5 Things to Know About Microsoft Fabric
Microsoft has recently introduced a new offering in data storage and management, called Microsoft Fabric. Fabric presents and integrates several features, including a data lake, multiple compute setups, advanced data governance, and a wide application surface area. This blog post will give an overview of these core components.
OneLake: The Central Data Lake of Microsoft Fabric
OneLake is a key component of Microsoft Fabric, operating as a unified logical data lake. It's constructed on the robust foundation of Azure Data Lake Storage Gen2. Each Fabric tenant is provisioned with a OneLake instance, making it an integral part of the system much like a "OneDrive for data."

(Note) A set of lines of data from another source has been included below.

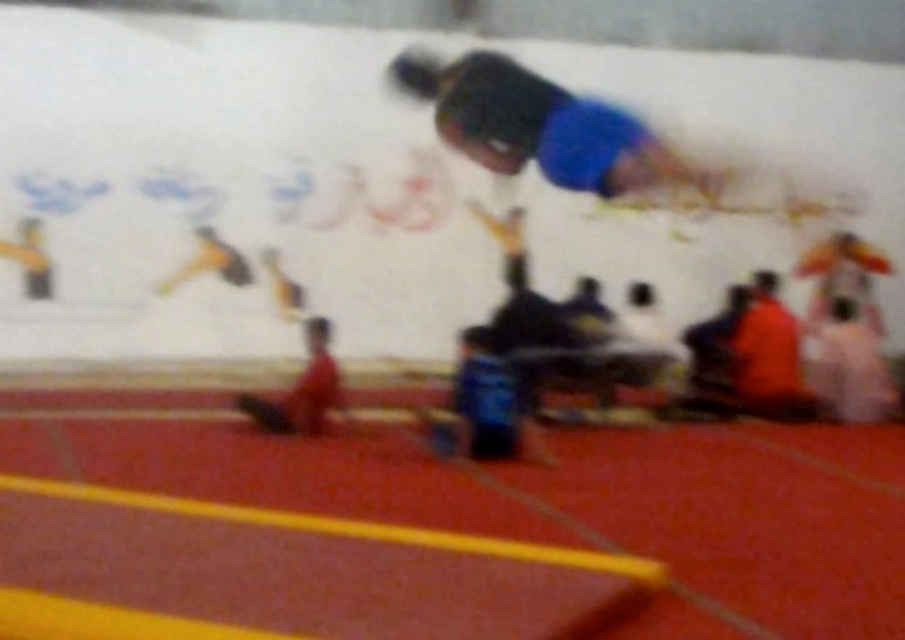 Is blue matte skateboard at upper center shorter than orange fabric shirt at right?

Incorrect, blue matte skateboard at upper center's height does not fall short of orange fabric shirt at right's.

Is blue matte skateboard at upper center to the right of orange fabric shirt at right from the viewer's perspective?

Incorrect, blue matte skateboard at upper center is not on the right side of orange fabric shirt at right.

Which is behind, point (408, 76) or point (770, 308)?

The point (408, 76) is more distant.

Find the location of `blue matte skateboard at upper center`. blue matte skateboard at upper center is located at coordinates (543, 128).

OneLake's approach to data storage involves storing all data as a single copy as Delta tables in Parquet format. This method, similar to Databricks' implementation, is an extension of the Parquet format, providing ACID (Atomicity, Consistency, Isolation, Durability) guarantees. Further, with the new Shortcuts feature, users can virtualize data from other cloud sources such as AWS S3, extending OneLake's data capabilities.
Versatility in Compute Options
OneLake is designed within Microsoft Fabric to support a range of compute engines, encompassing T-SQL, Spark, KQL, and Analysis Services. This versatility allows users to select the compute engine most suited to their particular needs, promoting adaptability in data operations.
Emphasizing Data Governance with One Security Model
Fabric has taken a define-one-enforce-everywhere approach to data management and governance. User-crafted security definitions coexist with the data, ensuring a uniform application of security measures across all compute engines. This method aligns with the concept of a "data mesh," fostering logical organization and management of data, thereby enabling different business groups within an organization to have control over their own data.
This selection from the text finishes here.